Despite the challenges facing global peacebuilding, Mia finds hope in small initiatives. Local mediation projects, culturally rooted practices, and grassroots partnerships often generate the trust and dignity that large institutions struggle to achieve. This is why she is deeply committed to MBB. By amplifying and connecting local initiatives, MBB advances mediation not merely as agreement-seeking, but as a transformative social experience, one that creates safe spaces for authentic dialogue, mutual recognition, and the rebuilding of trust. Even in disagreement, choosing dialogue becomes an act of reconciliation, growth, and peacebuilding at a human scale. She also often returns to the Montreal homeless project, where police officers and community members fundamentally changed how they viewed one another. “Seek the person, not the problem,” she emphasizes. A principle she sees as the heart of transformative peacebuilding.
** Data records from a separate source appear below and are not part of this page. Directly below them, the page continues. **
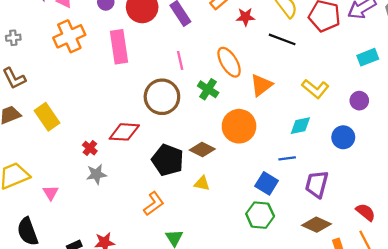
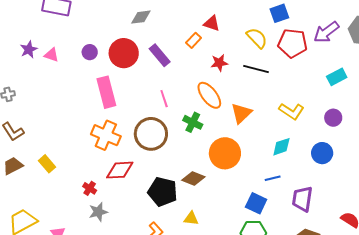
red star: (245, 17) -> (219, 63), moved
orange cross: (69, 36) -> (106, 135), moved, turned -36
yellow rectangle: (47, 117) -> (47, 164), size x0.7
yellow triangle: (202, 183) -> (191, 218), moved

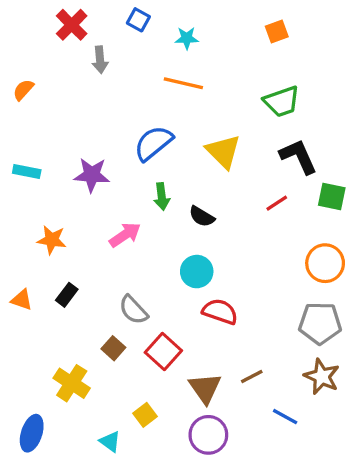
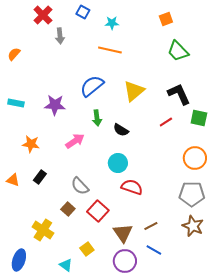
green trapezoid: (282, 101) -> (178, 51), moved, turned 65
yellow triangle: (223, 151) -> (134, 91), turned 35
blue line: (285, 417) -> (154, 250), moved

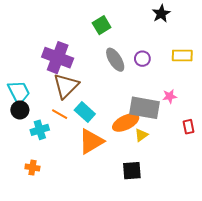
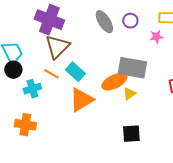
pink star: (170, 96) -> (156, 37), moved
orange cross: (32, 168) -> (25, 125), size x1.5
black square: (132, 171) -> (131, 134), moved

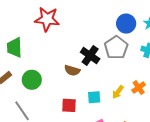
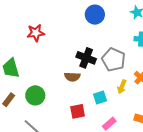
red star: (47, 19) -> (36, 33), size x0.7
blue circle: (126, 24) -> (95, 15), moved
gray pentagon: (116, 48) -> (113, 60), moved

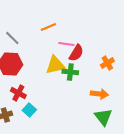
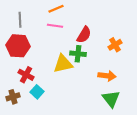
gray line: (12, 38) -> (20, 20), turned 42
pink line: (66, 44) -> (55, 26), moved
yellow triangle: (55, 65) -> (63, 64), moved

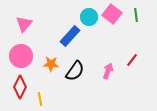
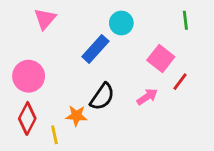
pink square: (112, 14) -> (161, 58), moved
pink triangle: (24, 24) -> (45, 19), moved
orange star: (51, 64) -> (76, 116), moved
pink arrow: (108, 71) -> (147, 97), turned 35

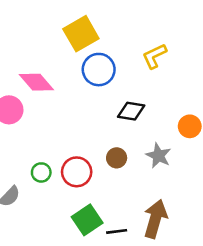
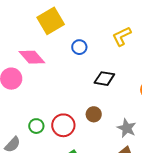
yellow square: (81, 34) -> (51, 21), moved
blue circle: (99, 70) -> (79, 47), size x0.6
gray star: (158, 156) -> (127, 128), moved

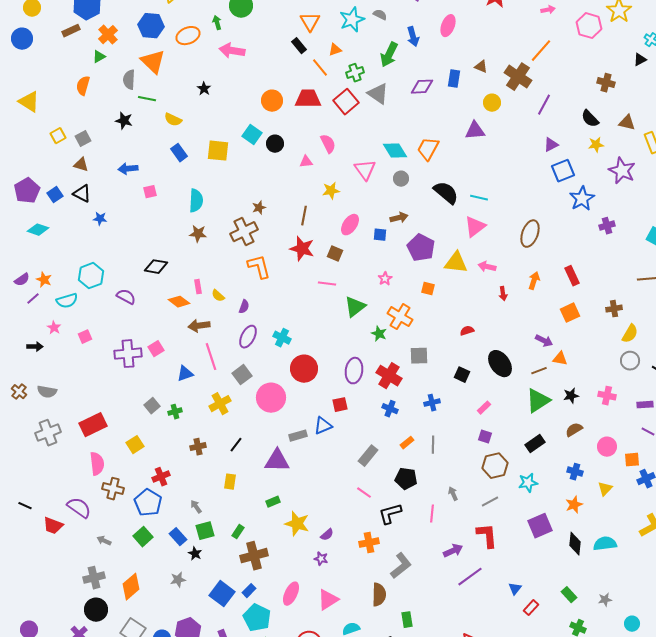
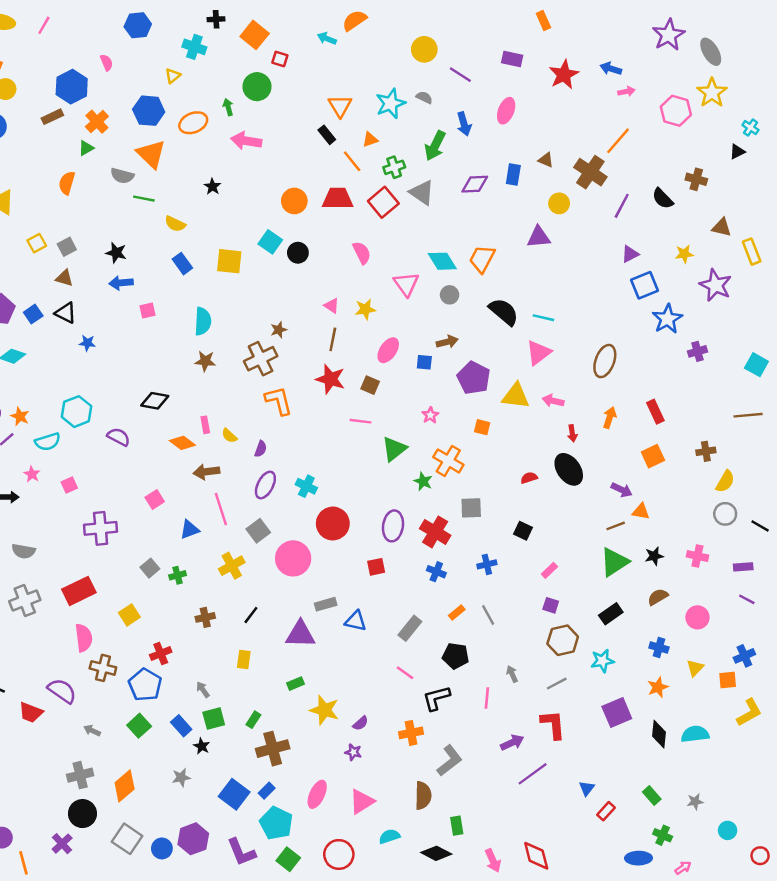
gray semicircle: (129, 80) -> (122, 176), turned -78
black semicircle: (590, 119) -> (663, 199), moved
black star: (124, 121) -> (116, 253), moved
pink triangle: (306, 162) -> (332, 306), moved, turned 40
purple cross: (128, 354) -> (101, 528), moved
black ellipse: (500, 364) -> (569, 469), moved
blue triangle: (323, 426) -> (356, 621), moved, turned 36
gray line: (433, 445) -> (488, 615), turned -30
orange square: (632, 460) -> (728, 680), moved

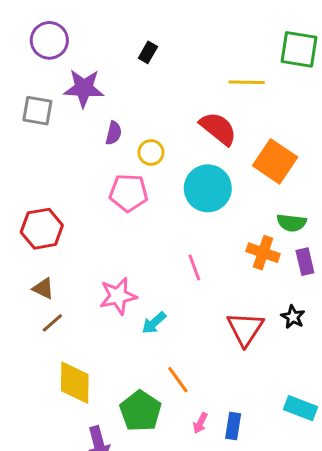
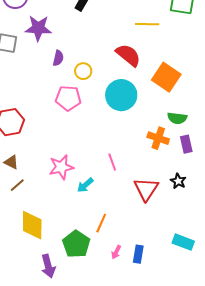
pink line: (194, 268) -> (112, 162), moved
orange line: (178, 380) -> (101, 223), turned 60

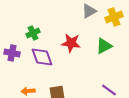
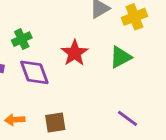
red star: (71, 43) -> (75, 53), turned 30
If she could change one thing about global approaches to conflict resolution, it would be to strengthen the bridge between politics and community. Peace cannot be imposed from above; it must be rooted in local realities. Too often, peacebuilding becomes overly intellectualized and inaccessible. Mia believes sustainable change requires grounding political strategies in community needs, making peacebuilding something everyone can participate in.

Looking ahead, Mia is exploring consulting opportunities in dispute resolution, peacebuilding, and safeguarding vulnerable groups. She envisions her future at the intersection of community mediation and humanitarian law. Her long-term goal remains clear: to keep building bridges. Between individuals, between groups, or between politics and community, so that peace becomes a shared practice rather than a distant aspiration.

In the end, Mia’s story is one of ongoing transformation. It is the story of someone who believes deeply in human connection, who has seen the dignity that emerges when people are given space to speak, and who continues to trust that even in fragmented times, peace is possible when we choose to build it together.